The Illinois College of Photography and Bissell College of Photo Engraving was a college in Effingham, Illinois opened in 1893 and closed in 1931, with a focus on practical, vocational photographic training.

The college was founded by photographer Lewis H. Bissell, and was located initially on the Austin College campus in Effingham County, Illinois. It later moved to its separate studio and buildings in 1900 at 910–945 Wabash Ave in Effingham. At one time the school had several hundred students from the U.S., Canada and 52 countries.

The college closed in 1931, due to poor enrollment during the Great Depression.
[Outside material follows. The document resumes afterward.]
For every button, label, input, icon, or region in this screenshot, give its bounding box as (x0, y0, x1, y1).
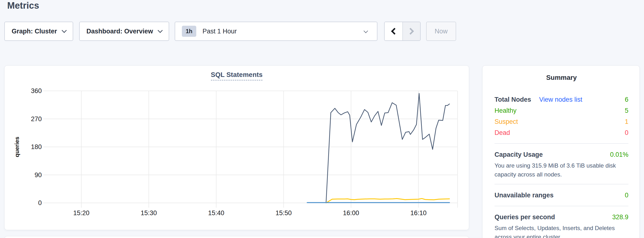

Graduates were expected to "go out fully equipped and the fact that they are alumni of the Illinois College of Photography is a guarantee that they are artists in their lines. A diploma from this institution assures them the most remunerative positions in the best studios in the country."

==Notable graduates==
- Fred Hultstrand (1888–1968), graduate 1911
- Edward Weston (1886–1958), attended 1908–1911
- Ellery Valdimir Wilcox (1882–1960)
- Tomar J. Hileman (1882–1945), Glacier National Park photographer
- Avery E. Field (1883-1955), graduated 1906
- Otto Hillig (1874-1954), who gained wealth and respect as a photographer in the Catskills, in New York State, eventually buying a plane and becoming famous for his transatlantic flight in 1931. He enrolled in the Illinois College of Photography in 1900.
- Nell Oakes (1881-1969), founder of Oakes Vegas Studio (1922-1941) in Las Vegas, NV.
- Glenn A. Davis (1894-1980), partner of Oakes Vegas Studio, photographer of Hoover Dam construction.
- June H. Carr (1878-1960). In the same class at the College as Otto Hillig, and briefly partnered with Hillig. Moved to Gaffney, South Carolina in 1903 and became a professional photographer there.